Celular - “WhatsApp” (98) 9 8517- 0214
  

sábado, 12 de outubro de 2019

Bacabal e Santa Rosa: a luta que gera frutos...

Casa camponesa em Santa Rosa - (Urbano Santos/MA).

Bacabal e Santa Rosa! Lugares no meio do baixo parnaíba maranhense, em pleno sertão. Lutamos incansavelmente por aquelas duas comunidades camponesas. Conhecemos lá, mas nunca vimos um pé de bacaba, a nomenclatura não atrapalhara o sentido do vocábulo, muito menos das pessoas que conhecem e desconhecem o verbo. Talvez há muito tempo atrás sobre as margens do “Rio dos Pretos” (Rio Preto) - tenha criado espécies de bacaba, por isso a comunidade que ali se formara, recebera o nome desse fruto ou dessa espécie de palmeira. As comunidades de Bacabal e Santa Rosa vivem um conflito que vem se arrastando ao longo dos anos. Os camponeses moram lá e são donos da terra desde 200 anos atrás. Moradores se sustentam na luta apoiada pelo Sindicato dos Trabalhadores Rurais e pelos amigos militantes que os incentivam para a batalha em busca dos seus direitos. A luta se manifesta a cada momento, mas eles precisam daquela terra para poder viver e procriar suas famílias.
Cartografia em Bacabal  - (Urbano Santos/MA).
A luta em Bacabal se deu em Santa Rosa, duas comunidades em uma só. Bacabal é filho de Santa Rosa, nasceu através dos moradores que migraram em busca de melhores lugares para fazer suas roças e também por causa da geografia do rio que fica mais perto. Em 2009 e 2010, Santa Rosa sofria um conflito acirrado, em razão das famílias influentes daquela região se dizerem donas da grande área de florestas da chapadas até o Rio Preto. Já em Bacabal teve outra história: como pode, alguém que mora em São Paulo depois de 60 anos vir dizer que é dona de mais de 600 hectares de terra? Sendo elas devolutas do estado, onde Bacabal se localiza.
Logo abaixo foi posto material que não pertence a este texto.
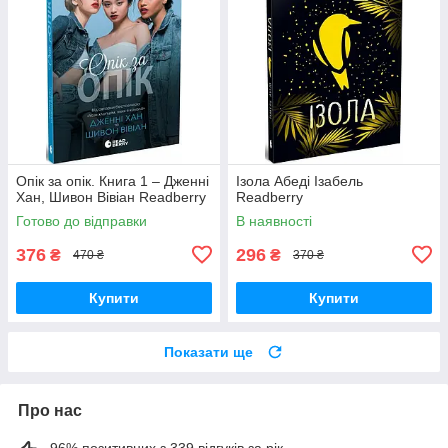
Опік за опік. Книга 1 – Дженні
Ізола Абеді Ізабель
Хан, Шивон Вівіан Readberry
Readberry
Готово до відправки
В наявності
376
296
₴
₴
470 ₴
370 ₴
Купити
Купити
Показати ще
Про нас
96% позитивних з 339 відгуків за рік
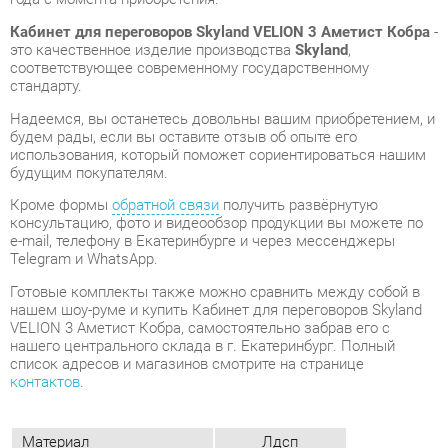
Надеемся, вы останетесь довольны вашим приобретением, и
будем рады, если вы оставите отзыв об опыте его
использования, который поможет сориентироваться нашим
будущим покупателям.
Кроме формы
обратной связи
получить развёрнутую
консультацию, фото и видеообзор продукции вы можете по
e-mail, телефону в Екатеринбурге и через мессенджеры
Telegram и WhatsApp.
Готовые комплекты также можно сравнить между собой в
нашем шоу-руме и купить Кабинет для переговоров Skyland
VELION 3 Аметист Кобра, самостоятельно забрав его с
нашего центрального склада в г. Екатеринбург. Полный
список адресов и магазинов смотрите на странице
контактов
.
Материал
Лдсп
Цвет
Аметист/кобра
Типы столов
Прямоугольные
Стиль мебели
Современный
Тумбы
Без замка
E mais, querer expulsar moradores de mais de 80 anos que ali nasceram e foram criados? No início do conflito em Santa Rosa casas foram queimadas, moradores ameaçados de morte e psicologicamente, com armas de fogo chegando ao extremo até com bananas de dinamites. Resistiram, criaram a Associação dos Trabalhadores Rurais do Projeto de Assentamento Santa Rosa e Bacabal, assim unificando a luta entre os dois povoados, entraram com o pedido no Incra de desapropriação fundiária para fins de reforma agrária. Aqueles camponeses têm o apoio e orientação da Fetaema, STTR e Fórum Carajás. Os ditos proprietários rebateram a decisão jurídica e social da Comunidade e entraram na justiça contra a Associação dos Moradores, com o propósito de despejar os agricultores. O
Vilarejo de Bacabal  - (Urbano Santos/MA).
tempo fora passando e a ação tramitando nas varas judiciais, a comunidade já venceu em determinados momentos em muitas instâncias, mas sabe-se como funciona a justiça nesse país, principalmente se tratando de questões agrárias. Ano passado – 2017, eles receberam uma notificação de uma decisão judicial a qual contava nos autos que os moradores tinham trinta dias para serem despejados sem nenhum direito a nada. O medo de perder suas casas e terra, a tristeza invadira o pequeno vilarejo. O Sindicato, como procurador fora acionado e uma equipe se encarregou da questão. O advogado da causa preparou “embargos de declaração” / documento de apelação contradizendo a decisão da juíza na época. Juntou-se com outros registros de atividades ali realizadas: imagens do seminário agrário – 2016, fotos das casas, do rio, da chapada, das florestas, das roças, depoimentos de moradores, de crianças e idosos. Todo esse material foi protocolado com o documento de defesa do advogado, assim, servindo de provas concretas e contundentes de que lá mora gente; ao contrário da alegação feita pelos proprietários da fazenda.
Reunião com a Associação das duas comunidades.
Ultimamente o conflito acendeu a chama, tanto em Bacabal, quanto em Santa Rosa. No Bacabal os trabalhadores rurais foram induzidos de aceitar um tal acordo extrajudicial de ficar apenas com 300 hectares de terra, coisa que não dá certo. Como 35 famílias vão conseguir viver em trezentas hectares de terra? Conversa foram feitas, mas nada acordado, orientação dos que se preocupam com eles. Santa Rosa tinha acalmado, mas dia 07/10/2019, saira mais uma decisão da justiça, com um prazo mínimo para a Associação apresentar apelação. Voltamos lá e orientamos sobre o processo, tomando as providencias. Mas o que lhes fazem ficar na terra é a união e sobretudo a resistência. Entendendo que são cidadãos, trabalhadores que ajudam sustentar esse país desigual, onde a política serve de base para a influência sempre desprezando os mais fracos e humildes, esquecidos e desprovidos de direitos. Solidariedade ao povo de Santa Rosa e Bacabal.     

José Antonio Basto
e-mail: bastosandero65@gmail.com

segunda-feira, 2 de setembro de 2019

BACABAL: encontros e desencontros, uma prosa histórica do sertão...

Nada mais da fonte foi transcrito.